Designing Schemas Without Proper Normalization
Students create tables that mix unrelated data, leading to update anomalies, insertion anomalies, and deletion anomalies. Normalization eliminates these problems by organizing data according to functional dependencies.
Storing customer name, address, and order details in a single table, so updating a customer's address requires modifying every row for every order they have ever placed — and missing one creates inconsistent data.
How to fix it
Learn normalization through 3NF step by step: identify functional dependencies, eliminate partial dependencies (2NF), and eliminate transitive dependencies (3NF). Normalize your schema first, then selectively denormalize only where performance requires it and you understand the tradeoffs.

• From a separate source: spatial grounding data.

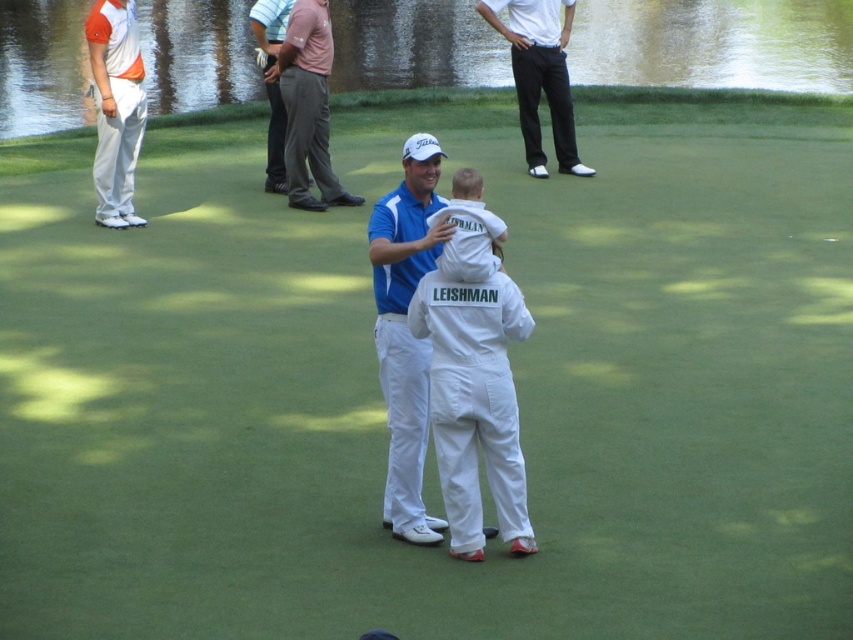 Question: Which of the following is the farthest from the observer?

Choices:
 (A) (352, 204)
 (B) (432, 348)
 (C) (538, 35)
 (D) (396, 364)

Answer: (C)

Question: Does orange and white striped polo shirt at upper left appear on the left side of smooth pink polo shirt at upper center?

Choices:
 (A) yes
 (B) no

Answer: (A)

Question: Which of the following is the farthest from the observer?

Choices:
 (A) (122, 180)
 (B) (549, 19)

Answer: (B)

Question: Which object appears closest to the camera in this image?

Choices:
 (A) pink fabric pants at upper center
 (B) dark gray pants at upper center

Answer: (A)

Question: Does white matte jumpsuit at center have a larger size compared to pink fabric pants at upper center?

Choices:
 (A) yes
 (B) no

Answer: (B)

Question: Where is white matte jumpsuit at center located in relation to orange and white striped polo shirt at upper left in the image?

Choices:
 (A) below
 (B) above

Answer: (A)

Writing Queries Without Understanding JOINs
JOINs are the fundamental mechanism for combining data from multiple tables. Students who do not understand inner, left, right, and full outer JOINs write incorrect queries that either exclude needed data or produce duplicate rows.
Using an INNER JOIN to find all customers and their orders, which excludes customers who have never placed an order. A LEFT JOIN would include all customers, with NULL for the order columns where no orders exist.
How to fix it
Draw Venn diagrams for each JOIN type: INNER (intersection), LEFT (all from left table), RIGHT (all from right table), FULL OUTER (union). Practice with a small dataset where you can verify results manually. Always ask: should rows without a match be included or excluded?

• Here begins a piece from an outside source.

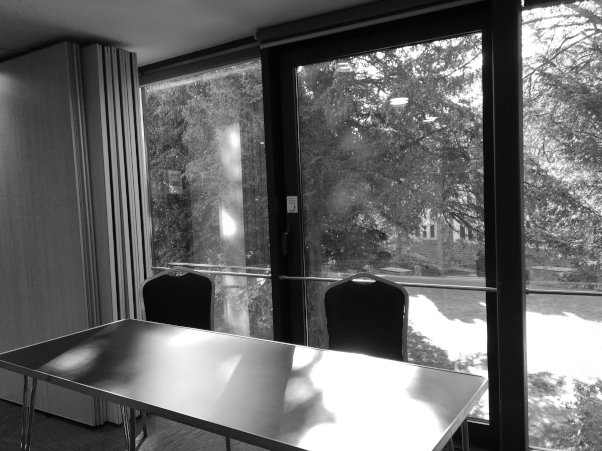 I want to click on the right top window glass, so click(581, 205).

Not Understanding Indexes and Query Performance
Without indexes, every query performs a full table scan. Students who design schemas and write queries without considering indexing create applications that become unusably slow as data grows.
Querying a million-row orders table with WHERE customer_id = 12345 without an index on customer_id, causing a full table scan that takes seconds instead of the milliseconds an indexed lookup would require.
How to fix it
Understand that indexes are B-tree (or hash) structures that enable fast lookup by specific columns. Create indexes on columns used in WHERE clauses, JOIN conditions, and ORDER BY. Use EXPLAIN ANALYZE to verify that the query planner uses your indexes.

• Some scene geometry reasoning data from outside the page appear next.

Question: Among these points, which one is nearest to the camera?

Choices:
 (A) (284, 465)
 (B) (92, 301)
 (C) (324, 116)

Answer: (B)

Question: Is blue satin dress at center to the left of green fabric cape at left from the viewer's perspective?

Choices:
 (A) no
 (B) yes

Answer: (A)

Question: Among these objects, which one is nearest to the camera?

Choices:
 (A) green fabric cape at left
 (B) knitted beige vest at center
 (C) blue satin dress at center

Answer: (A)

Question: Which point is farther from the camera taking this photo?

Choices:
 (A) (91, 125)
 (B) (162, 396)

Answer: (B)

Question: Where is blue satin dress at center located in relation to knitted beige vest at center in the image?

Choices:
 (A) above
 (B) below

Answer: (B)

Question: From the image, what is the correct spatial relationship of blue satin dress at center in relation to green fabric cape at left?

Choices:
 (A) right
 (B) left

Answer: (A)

Confusing Transaction Isolation Levels
Students memorize isolation level names without understanding which anomalies each level prevents and allows. This leads to either overly strict isolation (poor performance) or overly lax isolation (data inconsistency).
Not understanding the difference between a dirty read (reading uncommitted data), a non-repeatable read (data changes between two reads in the same transaction), and a phantom read (new rows appear between two identical queries).
How to fix it
Create a grid: rows are isolation levels (Read Uncommitted, Read Committed, Repeatable Read, Serializable), columns are anomalies (dirty read, non-repeatable read, phantom read). Mark which anomalies each level prevents. Then construct a concrete scenario for each anomaly type.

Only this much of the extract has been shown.